## TASK REQUIREMENTS
Only a number is expected: how many lines in the data below contain the word "Sign".

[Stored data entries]
======
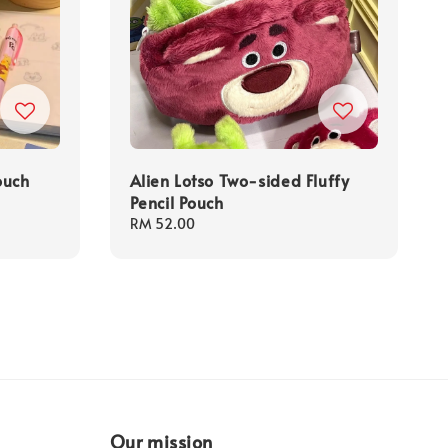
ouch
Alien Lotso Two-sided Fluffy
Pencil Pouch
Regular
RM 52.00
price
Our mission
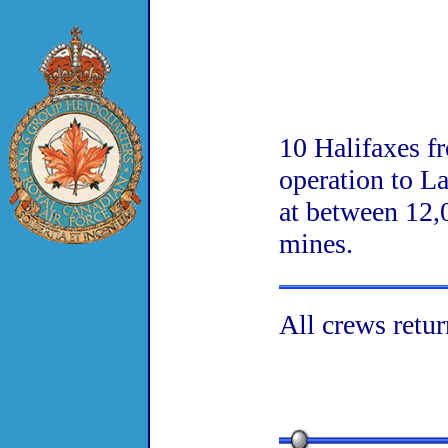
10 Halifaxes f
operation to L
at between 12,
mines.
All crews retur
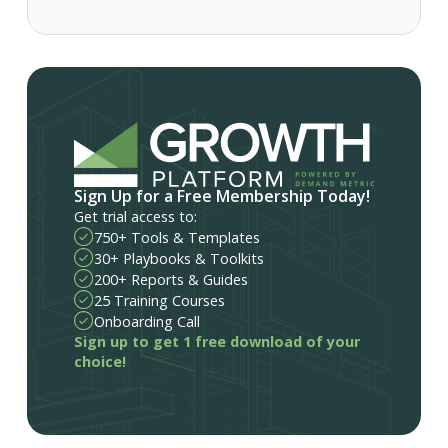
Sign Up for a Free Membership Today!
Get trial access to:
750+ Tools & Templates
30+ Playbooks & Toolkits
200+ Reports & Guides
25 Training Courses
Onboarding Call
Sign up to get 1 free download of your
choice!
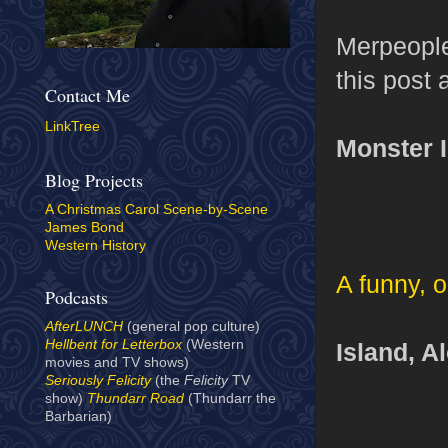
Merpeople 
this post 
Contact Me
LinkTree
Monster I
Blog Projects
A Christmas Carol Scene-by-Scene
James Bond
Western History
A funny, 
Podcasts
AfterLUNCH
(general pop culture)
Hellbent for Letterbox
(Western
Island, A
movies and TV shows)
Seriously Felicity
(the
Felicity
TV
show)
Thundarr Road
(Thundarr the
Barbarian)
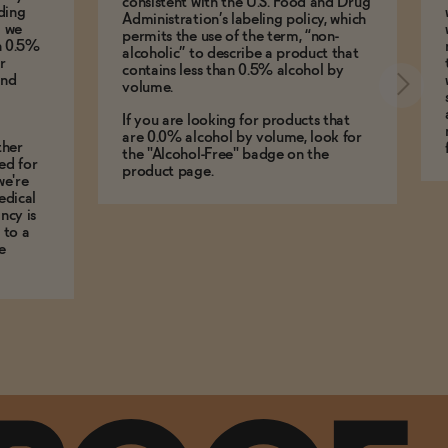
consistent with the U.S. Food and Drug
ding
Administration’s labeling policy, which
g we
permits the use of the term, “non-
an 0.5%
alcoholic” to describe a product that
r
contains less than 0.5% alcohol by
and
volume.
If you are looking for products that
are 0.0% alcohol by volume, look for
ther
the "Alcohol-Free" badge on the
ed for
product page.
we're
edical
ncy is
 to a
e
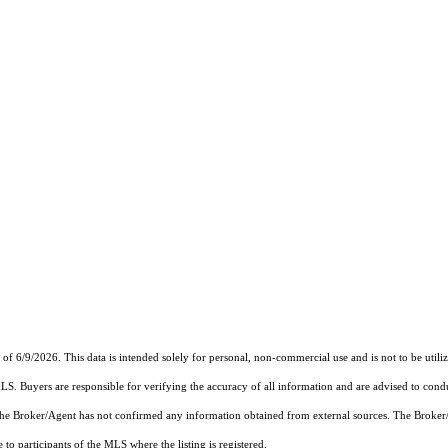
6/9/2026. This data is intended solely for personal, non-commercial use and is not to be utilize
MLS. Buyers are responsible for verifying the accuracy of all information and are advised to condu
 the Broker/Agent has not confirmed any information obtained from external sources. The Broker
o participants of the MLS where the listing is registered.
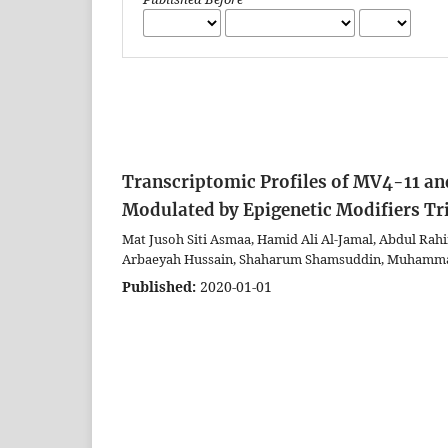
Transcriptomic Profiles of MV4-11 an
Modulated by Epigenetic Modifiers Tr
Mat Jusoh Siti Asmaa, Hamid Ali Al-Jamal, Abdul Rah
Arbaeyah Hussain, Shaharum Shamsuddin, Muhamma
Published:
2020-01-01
======
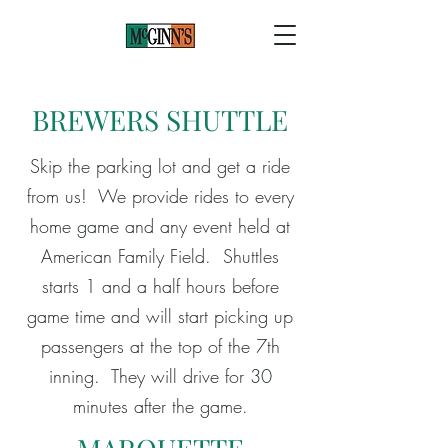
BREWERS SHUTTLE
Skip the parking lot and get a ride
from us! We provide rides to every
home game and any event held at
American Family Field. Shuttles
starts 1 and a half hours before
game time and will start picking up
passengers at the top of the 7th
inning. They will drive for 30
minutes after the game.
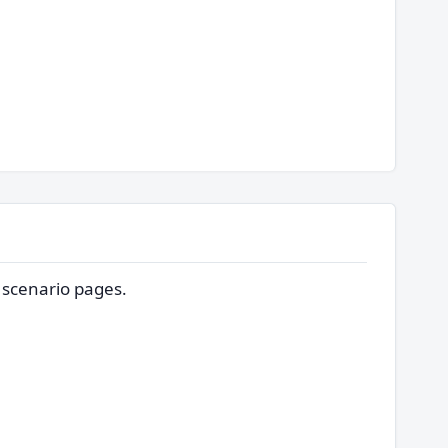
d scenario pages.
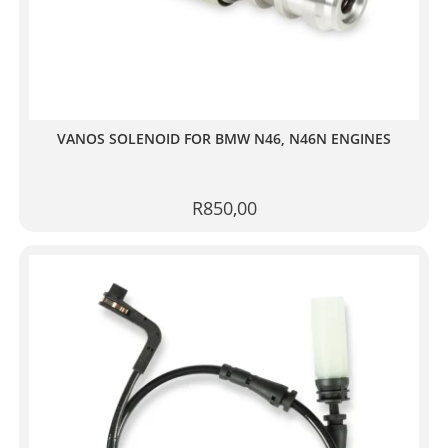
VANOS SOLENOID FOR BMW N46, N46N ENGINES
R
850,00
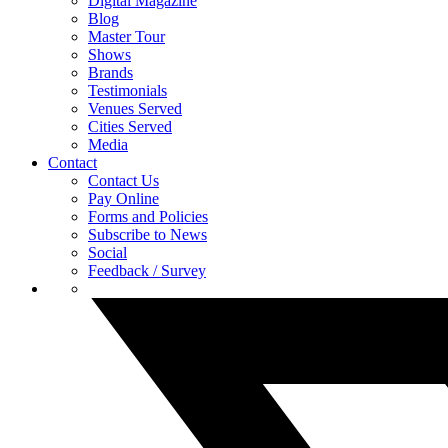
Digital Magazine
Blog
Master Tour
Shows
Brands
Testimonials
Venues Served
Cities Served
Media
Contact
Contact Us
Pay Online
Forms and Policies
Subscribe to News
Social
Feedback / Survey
======
## EXERCISE RESULT
2